Traversing and Modifying XML Files with DOM and XPath

You'll remember from the start of this chapter that the construct of XML ensures that a parent/child hierarchy exists between all elements and attributes within an XML document. This gives XML documents an inherent logical structure that allows each construct in the document to be parsed into nodes.

XPath is a language that allows you to locate the component parts in an XML document by specifying a path to each node in the tree. With XPath, you can build an expression called a location path.
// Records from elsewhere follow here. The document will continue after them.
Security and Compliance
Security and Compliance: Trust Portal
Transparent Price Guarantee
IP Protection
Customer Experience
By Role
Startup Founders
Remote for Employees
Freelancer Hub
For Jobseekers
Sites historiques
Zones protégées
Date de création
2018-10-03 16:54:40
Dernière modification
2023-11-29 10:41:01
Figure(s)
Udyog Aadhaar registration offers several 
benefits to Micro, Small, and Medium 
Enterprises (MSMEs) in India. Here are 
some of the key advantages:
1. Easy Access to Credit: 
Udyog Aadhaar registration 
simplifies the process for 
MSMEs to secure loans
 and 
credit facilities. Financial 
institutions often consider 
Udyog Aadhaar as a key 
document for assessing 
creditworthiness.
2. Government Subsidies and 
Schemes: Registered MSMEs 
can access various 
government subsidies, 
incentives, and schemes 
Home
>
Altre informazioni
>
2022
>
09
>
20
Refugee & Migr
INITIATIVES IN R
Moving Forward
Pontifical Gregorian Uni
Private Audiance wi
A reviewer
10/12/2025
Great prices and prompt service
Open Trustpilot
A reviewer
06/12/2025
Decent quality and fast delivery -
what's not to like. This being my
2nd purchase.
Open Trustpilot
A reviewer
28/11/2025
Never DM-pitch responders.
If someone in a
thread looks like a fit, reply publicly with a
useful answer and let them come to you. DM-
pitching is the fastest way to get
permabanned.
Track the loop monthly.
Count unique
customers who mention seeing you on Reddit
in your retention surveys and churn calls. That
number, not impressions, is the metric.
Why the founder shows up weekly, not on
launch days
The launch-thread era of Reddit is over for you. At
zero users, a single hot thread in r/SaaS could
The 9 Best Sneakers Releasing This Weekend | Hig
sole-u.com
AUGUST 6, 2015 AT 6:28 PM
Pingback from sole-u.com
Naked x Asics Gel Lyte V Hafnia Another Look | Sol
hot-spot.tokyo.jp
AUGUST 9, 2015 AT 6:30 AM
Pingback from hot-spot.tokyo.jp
A location path is similar to the file path you use to locate a file on your PC, starting at a given location, stepping through each directory in the file tree until you reach the file you want.

You compose your Xpath expression with location steps, evaluating the nodes at each step until all the location steps have been evaluated. The final step results in a node set that can be extracted, modified, deleted, and so on.

Take a moment to go through a few examples where combining DOM and XPath allows you to find, extract, and edit the data in a DOMDocument.

Keep in mind that the concepts presented here are key to your ability to program against the XML parts that make up your Excel file. Each one of the examples demonstrated here is employed later in this chapter when programming the Open XML file formats.

Return all Employee IDs

The first thing you will notice in the following example is that in addition to declaring a DOMDocument object, you are also declaring IXMLDOMNode and IXMLDOMNodeList. The IXMLDOMNode object is used to hold and pass a single node, whereas the IXMLDOMNodeList object is used to hold and pass a collection of nodes.

In this procedure, your goal is to return all Employee IDs contained in the chosen XML document. First, load the document in a DOMDocument object, as demonstrated in the previous section. Next, pass an Xpath expression to the SelectNodes method of the DOMDocument:

"/EmployeeSales/Employee/Empid"

This expression steps through each element node in the document until it reaches the Empid element. As you can see, the XPath starts with the forward slash (/). A single forward slash establishes the root element of the document as the starting point for the location steps in the XPath expression. Each single forward slash from there steps through the hierarchy of elements until the one you need (the Empid) is reached. Once the destination path is reached, the SelectNodes method executes the query, trapping each element node in the xmlnodes object variable. It then iterates through xmlnodes to retrieve each single element node and output it:

Sub FindNode() Dim oXmlDoc As DOMDocument Dim oXmlNode As IXMLDOMNode Dim oXmlNodes As IXMLDOMNodeList

'Load your XML Document into a DOM Document Set oXmlDoc = New DOMDocument oXmlDoc.async = False oXmlDoc.Load (ThisWorkbook.Path & "\EmployeeSales.xml")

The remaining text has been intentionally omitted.